Los dos se habían conocido en secundaria. Compartían apellidos y les sentaron juntos. Laín era repetidor y tenía la boca llena de consejos. Frótate los dedos con limón, así tus padres no sabrán que has fumado, o escúpete en la mano antes de tocarle a una chica entre las piernas. Cosas así. Por aquella época también empezó a vender entre los de los cursos precedentes pastillas de Avecrem que hacía pasar por hachís. El engaño no le duró mucho, pero fue el punto de partida de sus negocios.

Alguien llamó al timbre.

Cuando los estafados se organizaron para reclamarle el dinero, Laín les convenció para unirse a él y vender juntos el Avecrem entre los alumnos aún más pequeños.

El timbre sonó una vez más.

Vidal corrió a quitar el volumen y se quedó quieto al lado del aparato reproductor. Después comenzaron a aporrear la puerta. Una voz femenina dijo:

—¡Abra por favor, no soy una testigo de Jehová!
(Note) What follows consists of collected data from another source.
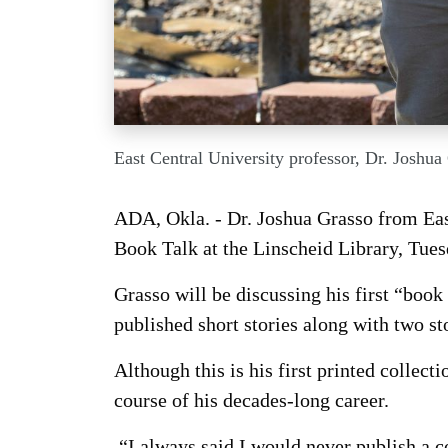
East Central University professor, Dr. Joshua
ADA, Okla. - Dr. Joshua Grasso from Eas
Book Talk at the Linscheid Library, Tues
Grasso will be discussing his first “book 
published short stories along with two sto
Although this is his first printed collect
course of his decades-long career.
“I always said I would never publish a co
Se descalzó para acercarse a la entrada con sigilo cenobita y echó un vistazo por la mirilla para confirmar que su interlocutora era una mujer y que no estaba acompañada.

—¡Sé que está ahí! He oído la música.

Era baja y tenía un aspecto corriente. Vestía una camiseta negra con vaqueros y botas militares y cargaba con una mochila abultada.

—¿Qué es lo que quiere? —preguntó él.

—Le han entregado algo que era mío.

—Ya le he dicho a su amigo que no lo tengo.

—Con quien quiera que haya hablado no es mi amigo…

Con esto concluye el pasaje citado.